> [Exercise brief]: Look through the listing below and report every line that contains "полотенца".

> [Available data]:
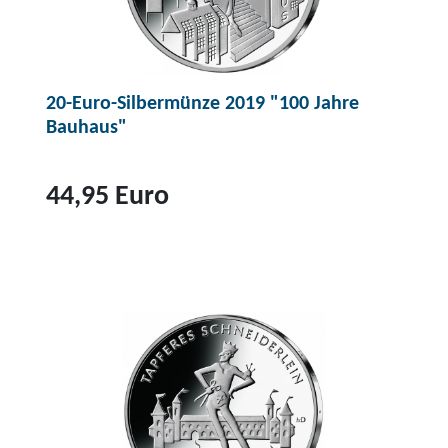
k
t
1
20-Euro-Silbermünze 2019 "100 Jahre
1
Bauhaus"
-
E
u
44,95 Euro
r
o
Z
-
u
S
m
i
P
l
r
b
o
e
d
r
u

--

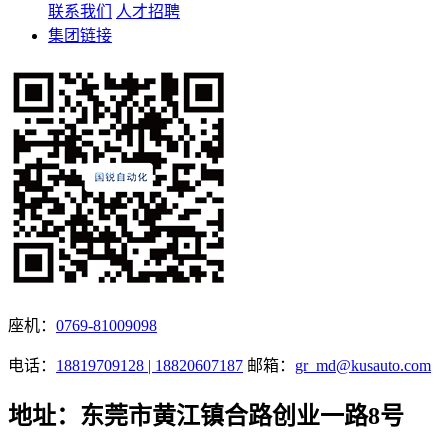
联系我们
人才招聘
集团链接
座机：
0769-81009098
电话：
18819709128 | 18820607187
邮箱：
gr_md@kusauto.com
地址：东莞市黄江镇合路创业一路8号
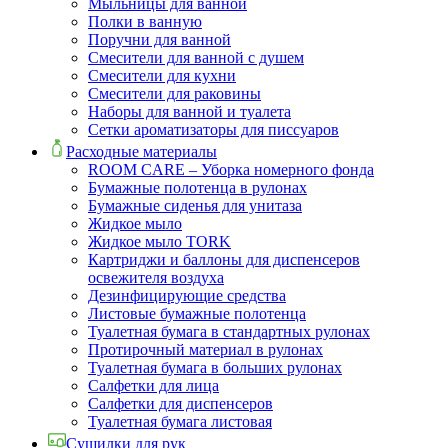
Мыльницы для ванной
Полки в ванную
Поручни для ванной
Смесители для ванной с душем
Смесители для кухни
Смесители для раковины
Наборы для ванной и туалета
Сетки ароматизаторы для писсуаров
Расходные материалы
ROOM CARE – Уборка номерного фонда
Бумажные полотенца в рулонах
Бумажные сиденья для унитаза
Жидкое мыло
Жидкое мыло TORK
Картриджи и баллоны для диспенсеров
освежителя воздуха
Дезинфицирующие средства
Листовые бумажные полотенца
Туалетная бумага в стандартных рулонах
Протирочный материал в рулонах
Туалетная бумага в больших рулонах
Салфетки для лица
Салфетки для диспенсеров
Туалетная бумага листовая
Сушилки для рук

...

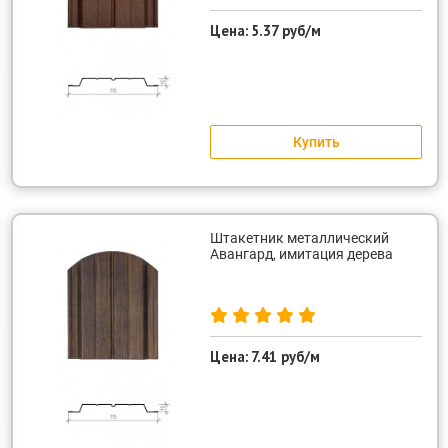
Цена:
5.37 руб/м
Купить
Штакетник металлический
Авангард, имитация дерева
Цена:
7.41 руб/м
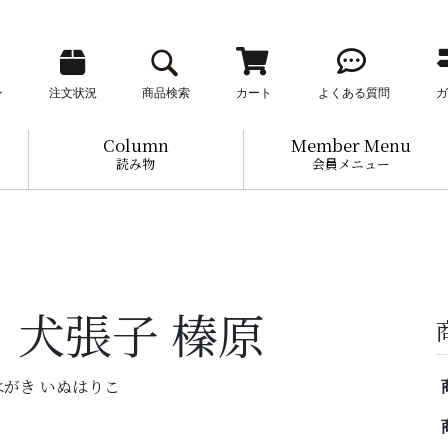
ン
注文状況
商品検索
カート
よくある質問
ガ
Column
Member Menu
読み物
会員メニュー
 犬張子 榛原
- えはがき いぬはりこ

> [Solution]:
Бумажные полотенца в рулонах
Листовые бумажные полотенца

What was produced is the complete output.